---------- INPUT DATA ----------

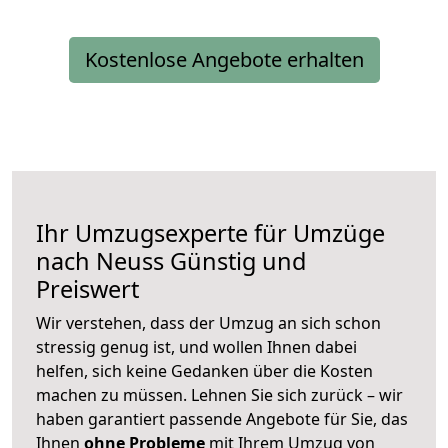
Kostenlose Angebote erhalten
Ihr Umzugsexperte für Umzüge
nach
Neuss
Günstig und
Preiswert
Wir verstehen, dass der Umzug an sich schon
stressig genug ist, und wollen Ihnen dabei
helfen, sich keine Gedanken über die Kosten
machen zu müssen. Lehnen Sie sich zurück – wir
haben garantiert passende Angebote für Sie, das
Ihnen
ohne Probleme
mit Ihrem Umzug von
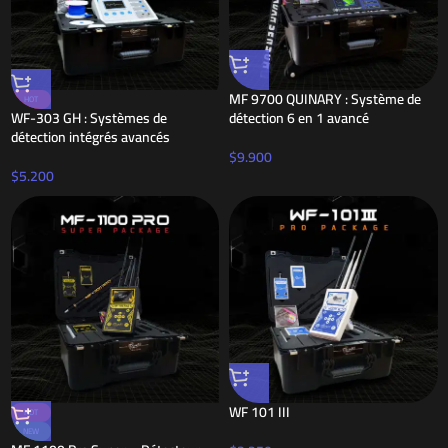
MF 9700 QUINARY : Système de
HOT
WF-303 GH : Systèmes de
détection 6 en 1 avancé
détection intégrés avancés
$
9.900
$
5.200
WF 101 III
HOT
NEW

----------

**TRY IT:** From the first record to the last, retype everything exactly except the images.

**COMPLETED EXERCISE:**
Kostenlose Angebote erhalten
Ihr Umzugsexperte für Umzüge
nach
Neuss
Günstig und
Preiswert
Wir verstehen, dass der Umzug an sich schon
stressig genug ist, und wollen Ihnen dabei
helfen, sich keine Gedanken über die Kosten
machen zu müssen. Lehnen Sie sich zurück – wir
haben garantiert passende Angebote für Sie, das
Ihnen
ohne Probleme
mit Ihrem Umzug von
MF 9700 QUINARY : Système de
HOT
WF-303 GH : Systèmes de
détection 6 en 1 avancé
détection intégrés avancés
$
9.900
$
5.200
WF 101 III
HOT
NEW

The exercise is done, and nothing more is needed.